(LISTED RECORDS Opens)

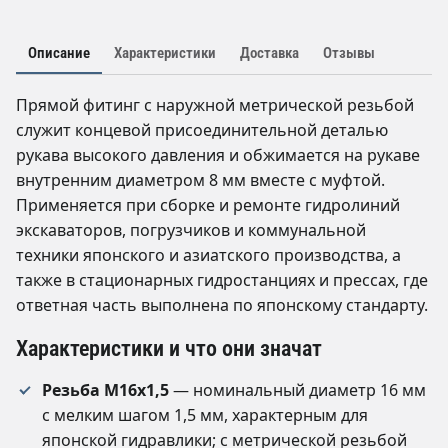
Описание
Характеристики
Доставка
Отзывы
Прямой фитинг с наружной метрической резьбой
служит концевой присоединительной деталью
рукава высокого давления и обжимается на рукаве
внутренним диаметром 8 мм вместе с муфтой.
Применяется при сборке и ремонте гидролиний
экскаваторов, погрузчиков и коммунальной
техники японского и азиатского производства, а
также в стационарных гидростанциях и прессах, где
ответная часть выполнена по японскому стандарту.
Характеристики и что они значат
Резьба М16х1,5
— номинальный диаметр 16 мм
с мелким шагом 1,5 мм, характерным для
японской гидравлики; с метрической резьбой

(LISTED RECORDS Closes)

> INSTRUCTIONS TO FOLLOW: Retype the entries word for word. Omit any images.

> THE COMPLETED TASK:
Описание
Характеристики
Доставка
Отзывы
Прямой фитинг с наружной метрической резьбой
служит концевой присоединительной деталью
рукава высокого давления и обжимается на рукаве
внутренним диаметром 8 мм вместе с муфтой.
Применяется при сборке и ремонте гидролиний
экскаваторов, погрузчиков и коммунальной
техники японского и азиатского производства, а
также в стационарных гидростанциях и прессах, где
ответная часть выполнена по японскому стандарту.
Характеристики и что они значат
Резьба М16х1,5
— номинальный диаметр 16 мм
с мелким шагом 1,5 мм, характерным для
японской гидравлики; с метрической резьбой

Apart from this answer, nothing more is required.